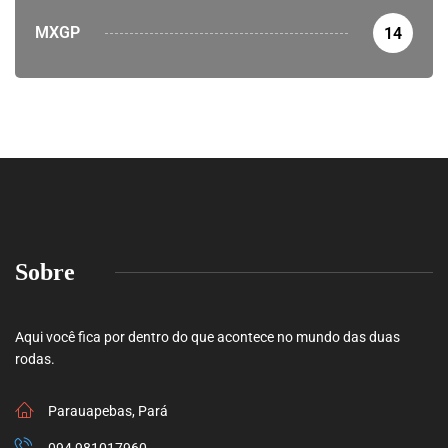
MXGP
14
Sobre
Aqui você fica por dentro do que acontece no mundo das duas
rodas.
Parauapebas, Pará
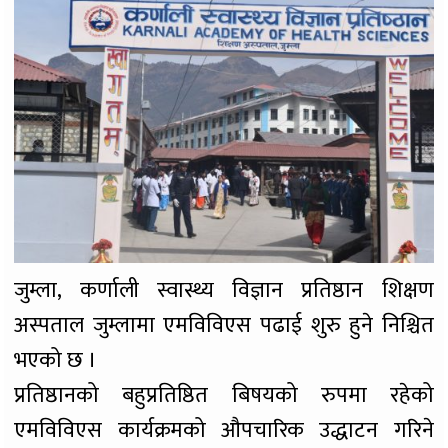
जुम्ला, कर्णाली स्वास्थ्य विज्ञान प्रतिष्ठान शिक्षण
अस्पताल जुम्लामा एमविविएस पढाई शुरु हुने निश्चित
भएको छ ।
प्रतिष्ठानको बहुप्रतिष्ठित बिषयको रुपमा रहेको
एमविविएस कार्यक्रमको औपचारिक उद्धाटन गरिने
• • • • •
-- TASK DIRECTIONS --
Up to and including the last line of the data, copy each line exactly, starting with the line that contains "अस्पताल जुम्लामा एमविविएस".

-- SOLUTION FOR THIS EXERCISE --
अस्पताल जुम्लामा एमविविएस पढाई शुरु हुने निश्चित
भएको छ ।
प्रतिष्ठानको बहुप्रतिष्ठित बिषयको रुपमा रहेको
एमविविएस कार्यक्रमको औपचारिक उद्धाटन गरिने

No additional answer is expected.